#### [Brief]
Find and copy each line of the records where the string "acestui" shows up.

Extracted page text data

◆ ◆ ◆ ◆

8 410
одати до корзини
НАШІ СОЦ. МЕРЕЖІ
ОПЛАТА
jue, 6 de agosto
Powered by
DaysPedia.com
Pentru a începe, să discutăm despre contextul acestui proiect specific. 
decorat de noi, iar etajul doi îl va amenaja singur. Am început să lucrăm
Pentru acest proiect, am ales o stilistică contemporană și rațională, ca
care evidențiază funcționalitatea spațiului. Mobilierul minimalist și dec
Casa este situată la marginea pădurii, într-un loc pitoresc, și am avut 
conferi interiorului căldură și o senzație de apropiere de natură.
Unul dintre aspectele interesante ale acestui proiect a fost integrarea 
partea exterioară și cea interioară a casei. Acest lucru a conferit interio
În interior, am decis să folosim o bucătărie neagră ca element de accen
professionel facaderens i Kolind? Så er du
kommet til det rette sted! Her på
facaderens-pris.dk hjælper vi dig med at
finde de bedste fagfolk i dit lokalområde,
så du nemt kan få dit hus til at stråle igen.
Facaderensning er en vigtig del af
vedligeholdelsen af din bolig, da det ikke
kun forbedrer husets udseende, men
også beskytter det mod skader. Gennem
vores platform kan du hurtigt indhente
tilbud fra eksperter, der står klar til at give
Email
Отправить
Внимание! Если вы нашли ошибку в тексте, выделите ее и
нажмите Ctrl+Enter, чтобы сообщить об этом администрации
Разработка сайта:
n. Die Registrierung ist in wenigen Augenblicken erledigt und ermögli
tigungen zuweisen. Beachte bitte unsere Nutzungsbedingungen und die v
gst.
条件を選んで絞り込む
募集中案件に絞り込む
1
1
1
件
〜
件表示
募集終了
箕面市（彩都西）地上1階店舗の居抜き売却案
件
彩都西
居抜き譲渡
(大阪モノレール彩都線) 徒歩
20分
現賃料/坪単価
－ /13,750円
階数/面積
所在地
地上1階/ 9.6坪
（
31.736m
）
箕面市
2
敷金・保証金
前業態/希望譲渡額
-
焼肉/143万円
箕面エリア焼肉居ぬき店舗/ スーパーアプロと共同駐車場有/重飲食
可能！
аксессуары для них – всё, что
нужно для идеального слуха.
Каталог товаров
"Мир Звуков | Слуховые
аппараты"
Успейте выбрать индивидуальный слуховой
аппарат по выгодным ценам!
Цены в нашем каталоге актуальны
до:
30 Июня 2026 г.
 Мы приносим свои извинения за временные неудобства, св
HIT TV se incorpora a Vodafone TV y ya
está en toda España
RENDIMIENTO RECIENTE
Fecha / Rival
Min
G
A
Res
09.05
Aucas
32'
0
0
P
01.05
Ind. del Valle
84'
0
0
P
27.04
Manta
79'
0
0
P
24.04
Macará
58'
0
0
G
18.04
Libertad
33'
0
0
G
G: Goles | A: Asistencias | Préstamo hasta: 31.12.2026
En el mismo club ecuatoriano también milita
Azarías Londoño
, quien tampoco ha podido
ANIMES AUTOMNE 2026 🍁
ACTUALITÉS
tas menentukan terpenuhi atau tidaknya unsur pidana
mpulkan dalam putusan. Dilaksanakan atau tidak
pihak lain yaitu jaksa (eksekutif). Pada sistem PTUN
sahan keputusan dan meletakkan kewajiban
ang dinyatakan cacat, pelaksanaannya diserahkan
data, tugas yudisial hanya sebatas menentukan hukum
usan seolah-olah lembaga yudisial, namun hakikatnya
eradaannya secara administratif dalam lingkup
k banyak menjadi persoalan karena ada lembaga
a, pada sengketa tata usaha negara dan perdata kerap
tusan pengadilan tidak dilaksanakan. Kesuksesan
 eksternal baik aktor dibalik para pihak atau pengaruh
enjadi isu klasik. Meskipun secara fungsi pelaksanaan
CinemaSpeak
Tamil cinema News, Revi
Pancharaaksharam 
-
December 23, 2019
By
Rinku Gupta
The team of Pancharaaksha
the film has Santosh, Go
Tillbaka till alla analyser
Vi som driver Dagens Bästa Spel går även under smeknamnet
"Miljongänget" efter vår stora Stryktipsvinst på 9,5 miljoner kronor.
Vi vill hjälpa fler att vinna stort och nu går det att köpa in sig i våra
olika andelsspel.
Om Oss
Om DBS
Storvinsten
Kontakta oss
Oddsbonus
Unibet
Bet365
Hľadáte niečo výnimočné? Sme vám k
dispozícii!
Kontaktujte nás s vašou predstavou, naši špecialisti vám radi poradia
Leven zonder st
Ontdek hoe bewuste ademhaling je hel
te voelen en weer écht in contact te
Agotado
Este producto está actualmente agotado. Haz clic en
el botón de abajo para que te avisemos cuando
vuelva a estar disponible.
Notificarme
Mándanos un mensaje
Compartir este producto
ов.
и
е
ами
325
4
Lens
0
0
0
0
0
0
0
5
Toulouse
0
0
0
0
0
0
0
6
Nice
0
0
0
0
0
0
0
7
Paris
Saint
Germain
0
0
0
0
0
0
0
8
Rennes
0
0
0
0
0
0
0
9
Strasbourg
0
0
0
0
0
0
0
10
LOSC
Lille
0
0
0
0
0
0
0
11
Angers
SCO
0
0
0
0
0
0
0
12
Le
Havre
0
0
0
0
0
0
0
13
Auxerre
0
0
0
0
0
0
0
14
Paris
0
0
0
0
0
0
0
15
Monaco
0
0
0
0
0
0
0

◆ ◆ ◆ ◆

#### [Answer below]
Pentru a începe, să discutăm despre contextul acestui proiect specific. 
Unul dintre aspectele interesante ale acestui proiect a fost integrarea 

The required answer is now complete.